- **Aim of the task**
Your task is to retype each line of the data below exactly.
-------------------------
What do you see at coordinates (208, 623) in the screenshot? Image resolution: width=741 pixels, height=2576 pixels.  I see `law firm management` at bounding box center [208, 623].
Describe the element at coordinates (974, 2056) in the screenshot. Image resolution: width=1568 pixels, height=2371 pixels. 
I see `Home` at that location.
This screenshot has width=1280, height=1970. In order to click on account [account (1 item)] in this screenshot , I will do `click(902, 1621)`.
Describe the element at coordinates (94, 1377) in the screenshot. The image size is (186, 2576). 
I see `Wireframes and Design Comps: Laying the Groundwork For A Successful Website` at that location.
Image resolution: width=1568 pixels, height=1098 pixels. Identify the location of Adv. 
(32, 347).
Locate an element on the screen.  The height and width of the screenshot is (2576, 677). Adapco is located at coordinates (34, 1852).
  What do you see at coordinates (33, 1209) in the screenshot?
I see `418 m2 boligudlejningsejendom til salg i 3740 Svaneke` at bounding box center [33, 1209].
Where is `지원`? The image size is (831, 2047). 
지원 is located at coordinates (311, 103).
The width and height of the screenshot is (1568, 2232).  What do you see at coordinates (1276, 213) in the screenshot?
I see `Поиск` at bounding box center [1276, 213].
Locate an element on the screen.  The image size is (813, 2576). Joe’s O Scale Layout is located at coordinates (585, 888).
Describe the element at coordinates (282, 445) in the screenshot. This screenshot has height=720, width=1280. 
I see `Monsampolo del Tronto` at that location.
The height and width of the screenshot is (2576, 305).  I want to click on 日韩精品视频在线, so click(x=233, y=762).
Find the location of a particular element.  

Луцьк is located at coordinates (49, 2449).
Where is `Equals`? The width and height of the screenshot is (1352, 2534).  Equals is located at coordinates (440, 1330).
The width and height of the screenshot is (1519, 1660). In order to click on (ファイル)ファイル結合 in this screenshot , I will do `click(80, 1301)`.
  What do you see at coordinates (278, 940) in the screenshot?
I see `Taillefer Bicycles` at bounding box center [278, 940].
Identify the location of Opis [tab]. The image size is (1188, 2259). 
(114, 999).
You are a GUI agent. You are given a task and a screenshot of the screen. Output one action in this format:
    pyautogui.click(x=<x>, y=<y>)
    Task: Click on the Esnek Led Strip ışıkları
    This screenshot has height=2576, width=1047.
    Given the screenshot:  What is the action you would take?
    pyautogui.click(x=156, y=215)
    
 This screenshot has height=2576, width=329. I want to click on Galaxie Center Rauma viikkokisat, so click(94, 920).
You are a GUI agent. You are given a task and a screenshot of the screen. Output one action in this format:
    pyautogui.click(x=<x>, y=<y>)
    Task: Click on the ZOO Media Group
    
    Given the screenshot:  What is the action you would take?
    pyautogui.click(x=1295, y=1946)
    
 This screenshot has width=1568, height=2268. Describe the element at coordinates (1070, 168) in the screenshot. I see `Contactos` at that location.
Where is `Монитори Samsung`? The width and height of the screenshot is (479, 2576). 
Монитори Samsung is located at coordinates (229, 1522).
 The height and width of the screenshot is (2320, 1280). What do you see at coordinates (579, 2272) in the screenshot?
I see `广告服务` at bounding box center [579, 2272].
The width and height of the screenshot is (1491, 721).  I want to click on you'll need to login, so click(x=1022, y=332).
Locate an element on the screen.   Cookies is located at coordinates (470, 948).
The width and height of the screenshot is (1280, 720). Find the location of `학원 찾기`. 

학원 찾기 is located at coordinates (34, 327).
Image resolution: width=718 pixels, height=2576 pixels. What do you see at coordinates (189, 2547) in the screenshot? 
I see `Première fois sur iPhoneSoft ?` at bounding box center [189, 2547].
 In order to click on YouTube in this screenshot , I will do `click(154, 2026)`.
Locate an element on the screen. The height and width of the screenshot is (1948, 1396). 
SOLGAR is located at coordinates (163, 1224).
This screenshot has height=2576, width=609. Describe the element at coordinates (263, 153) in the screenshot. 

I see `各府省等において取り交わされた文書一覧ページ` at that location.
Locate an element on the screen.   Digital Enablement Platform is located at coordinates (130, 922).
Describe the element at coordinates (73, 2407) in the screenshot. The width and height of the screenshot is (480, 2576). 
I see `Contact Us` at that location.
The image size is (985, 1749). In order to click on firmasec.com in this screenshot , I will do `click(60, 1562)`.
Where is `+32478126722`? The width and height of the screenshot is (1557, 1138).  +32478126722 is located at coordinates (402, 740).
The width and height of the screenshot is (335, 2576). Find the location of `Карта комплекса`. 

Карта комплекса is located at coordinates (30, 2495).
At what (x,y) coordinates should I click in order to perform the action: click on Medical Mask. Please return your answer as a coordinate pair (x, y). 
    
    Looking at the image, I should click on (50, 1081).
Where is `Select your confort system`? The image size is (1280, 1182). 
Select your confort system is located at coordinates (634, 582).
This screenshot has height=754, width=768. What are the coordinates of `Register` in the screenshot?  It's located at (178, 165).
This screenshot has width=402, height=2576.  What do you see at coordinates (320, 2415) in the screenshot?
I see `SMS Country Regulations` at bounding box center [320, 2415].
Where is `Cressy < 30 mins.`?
-------------------------
- **Output of the exercise**
What do you see at coordinates (208, 623) in the screenshot? Image resolution: width=741 pixels, height=2576 pixels.  I see `law firm management` at bounding box center [208, 623].
Describe the element at coordinates (974, 2056) in the screenshot. Image resolution: width=1568 pixels, height=2371 pixels. 
I see `Home` at that location.
This screenshot has width=1280, height=1970. In order to click on account [account (1 item)] in this screenshot , I will do `click(902, 1621)`.
Describe the element at coordinates (94, 1377) in the screenshot. The image size is (186, 2576). 
I see `Wireframes and Design Comps: Laying the Groundwork For A Successful Website` at that location.
Image resolution: width=1568 pixels, height=1098 pixels. Identify the location of Adv. 
(32, 347).
Locate an element on the screen.  The height and width of the screenshot is (2576, 677). Adapco is located at coordinates (34, 1852).
  What do you see at coordinates (33, 1209) in the screenshot?
I see `418 m2 boligudlejningsejendom til salg i 3740 Svaneke` at bounding box center [33, 1209].
Where is `지원`? The image size is (831, 2047). 
지원 is located at coordinates (311, 103).
The width and height of the screenshot is (1568, 2232).  What do you see at coordinates (1276, 213) in the screenshot?
I see `Поиск` at bounding box center [1276, 213].
Locate an element on the screen.  The image size is (813, 2576). Joe’s O Scale Layout is located at coordinates (585, 888).
Describe the element at coordinates (282, 445) in the screenshot. This screenshot has height=720, width=1280. 
I see `Monsampolo del Tronto` at that location.
The height and width of the screenshot is (2576, 305).  I want to click on 日韩精品视频在线, so click(x=233, y=762).
Find the location of a particular element.  

Луцьк is located at coordinates (49, 2449).
Where is `Equals`? The width and height of the screenshot is (1352, 2534).  Equals is located at coordinates (440, 1330).
The width and height of the screenshot is (1519, 1660). In order to click on (ファイル)ファイル結合 in this screenshot , I will do `click(80, 1301)`.
  What do you see at coordinates (278, 940) in the screenshot?
I see `Taillefer Bicycles` at bounding box center [278, 940].
Identify the location of Opis [tab]. The image size is (1188, 2259). 
(114, 999).
You are a GUI agent. You are given a task and a screenshot of the screen. Output one action in this format:
    pyautogui.click(x=<x>, y=<y>)
    Task: Click on the Esnek Led Strip ışıkları
    This screenshot has height=2576, width=1047.
    Given the screenshot:  What is the action you would take?
    pyautogui.click(x=156, y=215)
    
 This screenshot has height=2576, width=329. I want to click on Galaxie Center Rauma viikkokisat, so click(94, 920).
You are a GUI agent. You are given a task and a screenshot of the screen. Output one action in this format:
    pyautogui.click(x=<x>, y=<y>)
    Task: Click on the ZOO Media Group
    
    Given the screenshot:  What is the action you would take?
    pyautogui.click(x=1295, y=1946)
    
 This screenshot has width=1568, height=2268. Describe the element at coordinates (1070, 168) in the screenshot. I see `Contactos` at that location.
Where is `Монитори Samsung`? The width and height of the screenshot is (479, 2576). 
Монитори Samsung is located at coordinates (229, 1522).
 The height and width of the screenshot is (2320, 1280). What do you see at coordinates (579, 2272) in the screenshot?
I see `广告服务` at bounding box center [579, 2272].
The width and height of the screenshot is (1491, 721).  I want to click on you'll need to login, so click(x=1022, y=332).
Locate an element on the screen.   Cookies is located at coordinates (470, 948).
The width and height of the screenshot is (1280, 720). Find the location of `학원 찾기`. 

학원 찾기 is located at coordinates (34, 327).
Image resolution: width=718 pixels, height=2576 pixels. What do you see at coordinates (189, 2547) in the screenshot? 
I see `Première fois sur iPhoneSoft ?` at bounding box center [189, 2547].
 In order to click on YouTube in this screenshot , I will do `click(154, 2026)`.
Locate an element on the screen. The height and width of the screenshot is (1948, 1396). 
SOLGAR is located at coordinates (163, 1224).
This screenshot has height=2576, width=609. Describe the element at coordinates (263, 153) in the screenshot. 

I see `各府省等において取り交わされた文書一覧ページ` at that location.
Locate an element on the screen.   Digital Enablement Platform is located at coordinates (130, 922).
Describe the element at coordinates (73, 2407) in the screenshot. The width and height of the screenshot is (480, 2576). 
I see `Contact Us` at that location.
The image size is (985, 1749). In order to click on firmasec.com in this screenshot , I will do `click(60, 1562)`.
Where is `+32478126722`? The width and height of the screenshot is (1557, 1138).  +32478126722 is located at coordinates (402, 740).
The width and height of the screenshot is (335, 2576). Find the location of `Карта комплекса`. 

Карта комплекса is located at coordinates (30, 2495).
At what (x,y) coordinates should I click in order to perform the action: click on Medical Mask. Please return your answer as a coordinate pair (x, y). 
    
    Looking at the image, I should click on (50, 1081).
Where is `Select your confort system`? The image size is (1280, 1182). 
Select your confort system is located at coordinates (634, 582).
This screenshot has height=754, width=768. What are the coordinates of `Register` in the screenshot?  It's located at (178, 165).
This screenshot has width=402, height=2576.  What do you see at coordinates (320, 2415) in the screenshot?
I see `SMS Country Regulations` at bounding box center [320, 2415].
Where is `Cressy < 30 mins.`?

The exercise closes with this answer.